Comments (0)We’ve been following the story in Oceanside, CA for several weeks now and were not surprised to awake to today’s headline that the city council rejected the water rate increases that had been proposed by the utility managers (Council Rejects Water, Sewer Rate Increases). As this story has unfolded, we’ve learned a few things: a) Oceanside purchases 80% of the water it sells to its residents from the Metropolitan Water District, b) the rate charged by MWD was recently increased by 18%, c) Oceanside has water revenue bonds outstanding that require the utility to meet certain requirements called debt service coverage (more on that in bit), and d) the city council is not convinced that the utility’s costs are appropriate.
When you read the latest story (see the link above), you see the City manager and the utility director’s concern that the council’s rejection of the proposed increase would result in the utility failing to meet its “coverage.” Coverage refers to something called “debt service coverage” and it is a covenant provision contained in most municipal revenue bond agreements. In short, the debt service coverage provision requires a utility to achieve net revenue (gross revenue less operating & maintenance expenses) to be some percentage equal to and, in most cases, greater than the annual principal and interest payments on the utility’s outstanding debt. A typical debt service coverage requirement is 1.25, meaning that net revenues must be 125% of the annual debt payment. If you fail to meet those requirements, the bondholders’ lawyers have the right to step in and seek legal remedy to enforce the covenants.

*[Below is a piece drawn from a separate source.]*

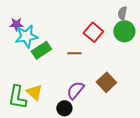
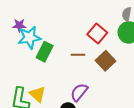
green rectangle: (41, 50) -> (45, 52), turned -30
brown square: (106, 82) -> (105, 61), moved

The problem that has emerged for Oceanside and many other utilities in the country is that costs have continued to increase even in the current stagnant economy while political tolerance for rate increases has evaporated. In this particular case, we see the utility’s wholesale rate going up 18%. In other cases, we find the costs of electricity, gas, and treatment chemicals as the main culprits. Increases in costs alone would have been enough to force a rate increase to maintain compliance with the bond agreements, but Oceanside like many California utilities got hit on the revenue side as well. As drought conditions persisted, mandatory water restrictions took effect and water use declined and, along with it, the utility’s revenues. As a result, Oceanside is looking at decreased revenue as well as significant increases in costs, neither of which are variables that the utility can conceivably control.
The political reaction of the city council is unfortunate. The politics are understandable, but not implementing necessary rate increases is impractical. The consequences could be severe and could impact the utility’s credit rating, which would result in higher borrowing costs down the road. In turn, that could limit their access to credit markets and constrain access to debt capital to invest in system repairs and replacements; that all points to even higher rate increases in the future.